しかしスピーキングにおいては、これを習得すると何が嬉しいのかわからない。英語話者と接する機会の多い人には役立つのだろうけれども、『英語は話せてナンボ』という意見がそこそこ市民権を得ていることは全く理解できない。世の中は英語話者であふれていないし、観光客だってここ1年全然見ない。

 

とはいえ必修の単位認定条件にスピーチを課されると従わないわけにはいかない。弊大学の英語は教授が厳格な人なので出席や態度に対する要件が厳しい。対面の頃は教科書を忘れた学生が盛大に詰められていた。ひどい。

 

1年2年のうちは一般的な内容を扱い、3年からは医学部らしい内容に移行する。中身は、1年生の英語の半分で社会言語学のやや難しい本を読んだほかは概ね中高でALTが行うようなものと高校レベルの文法や単語は既知として扱う他に変わりはない。

 

ようはスピーキング重視の写真が多い教科書に沿って英語で進められていく。
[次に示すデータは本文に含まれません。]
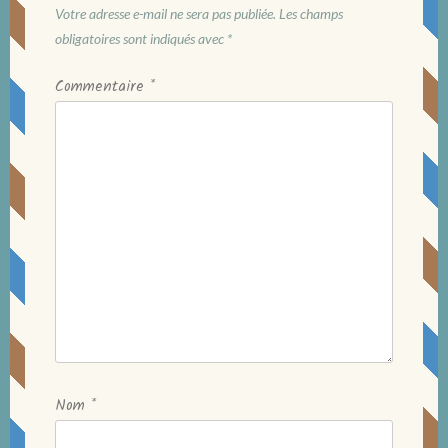
Votre adresse e-mail ne sera pas publiée.
Les champs
obligatoires sont indiqués avec
*
Commentaire
*
Nom
*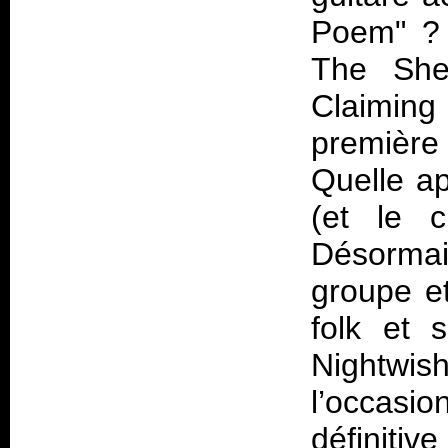
Poem" ? 
The Shel
Claiming
première 
Quelle a
(et le 
Désormai
groupe et
folk et 
Nightwis
l’occasi
définiti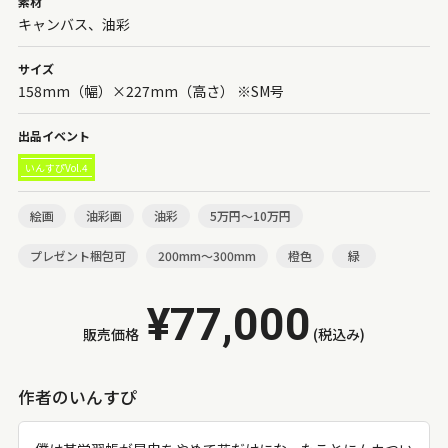
素材
キャンバス、油彩
サイズ
158mm（幅）×227mm（高さ） ※SM号
出品イベント
いんすぴVol.4
絵画
油彩画
油彩
5万円～10万円
プレゼント梱包可
200mm～300mm
橙色
緑
¥77,000
販売価格
(税込み)
作者のいんすぴ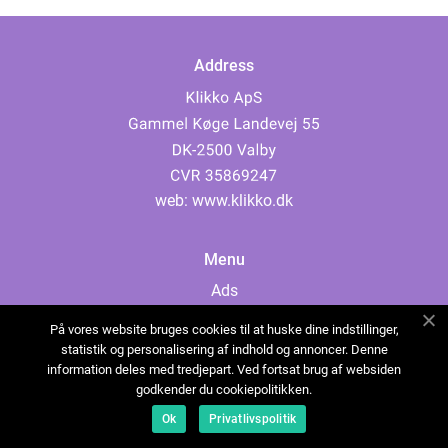
Address
web:
www.klikko.dk
Menu
Ads
About Us
På vores website bruges cookies til at huske dine indstillinger,
Cookies
statistik og personalisering af indhold og annoncer. Denne
information deles med tredjepart. Ved fortsat brug af websiden
Contact
godkender du cookiepolitikken.
Sitemap
Ok
Privatlivspolitik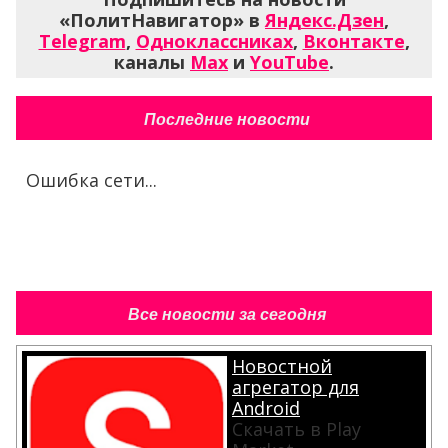
«ПолитНавигатор» в
Яндекс.Дзен
,
Telegram
,
Одноклассниках
,
Вконтакте
,
каналы
Max
и
YouTube
.
Последние новости
Ошибка сети...
Все новости за сегодня
Новостной
агрегатор для
Android
Скачать в Play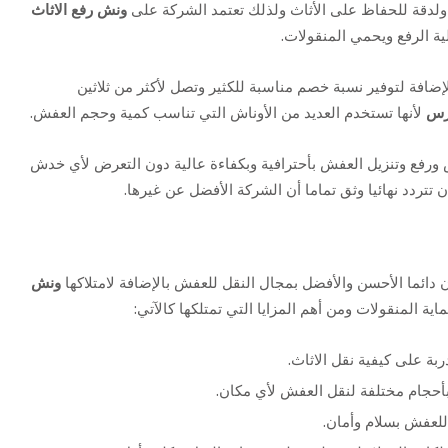
 ولدقة للحفاظ على الأثاث ولذلك تعتمد الشركة على
ونش رفع الاثاث
ة الرفع ويحمي المنقولات.
ضافة لتوفير نسبة خصم مناسبة للكثير وتصل لأكثر من ثلاثين
رس
لأنها تستخدم العديد من الأوناش التي تناسب كمية وحجم العفش.
اش ورفع وتنزيل العفش بأحترافية وبكفاءة عالية دون التعرض لأي خدش
تتردد نهائيا وثق تماما أن الشركة الأفضل عن غيرها.
كون دائما الأحسن والأفضل بمجال النقل للعفش بالإضافة لامتلاكها
ونش
ة المنقولات ومن أهم المزايا التي تمتلكها كالآتي:
بة على كيفية نقل الاثاث.
أحجام مختلفة لنقل العفش لأي مكان.
 للعفش بسلام وأمان.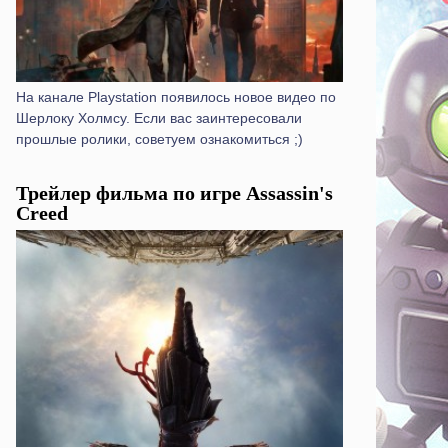
На канале Playstation появилось новое видео по
Шерлоку Холмсу. Если вас заинтересовали
прошлые ролики, советуем ознакомиться ;)
Трейлер фильма по игре Assassin's
Creed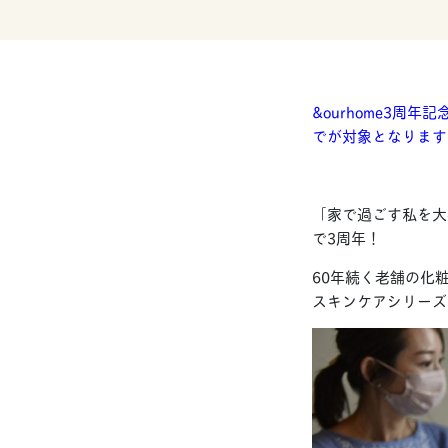
&ourhome3周
でが対象となります。
「家で過ごす私を大
で3周年！
60年続く老舗の化
スキンケアシリーズ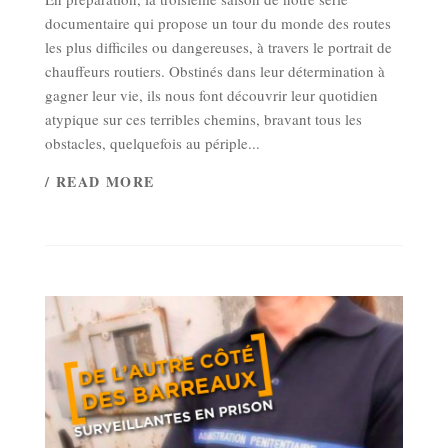
documentaire qui propose un tour du monde des routes
les plus difficiles ou dangereuses, à travers le portrait de
chauffeurs routiers. Obstinés dans leur détermination à
gagner leur vie, ils nous font découvrir leur quotidien
atypique sur ces terribles chemins, bravant tous les
obstacles, quelquefois au périple...
/ READ MORE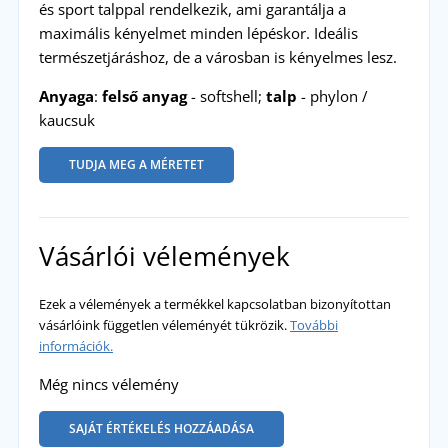
és sport talppal rendelkezik, ami garantálja a
maximális kényelmet minden lépéskor. Ideális
természetjáráshoz, de a városban is kényelmes lesz.
Anyaga
:
felső anyag
- softshell;
talp
- phylon /
kaucsuk
TUDJA MEG A MÉRETET
Vásárlói vélemények
Ezek a vélemények a termékkel kapcsolatban bizonyítottan
vásárlóink független véleményét tükrözik.
További
információk.
Még nincs vélemény
SAJÁT ÉRTÉKELÉS HOZZÁADÁSA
とびきりeducatedな、それこそ大学で教鞭をとるほど程度の高い英語話者がナチュラルなスピードで話すので、ついていけば力になることは間違いないものの3割程度しか内容を聞き取れないのが常である。web授業化して資料を紛失することなく後から確認できるようになったので助かった。

 

 

時間は限られているので受験英語で培った能力の減衰を遅らせてくれているに過ぎないが、それでもありがたいことだ。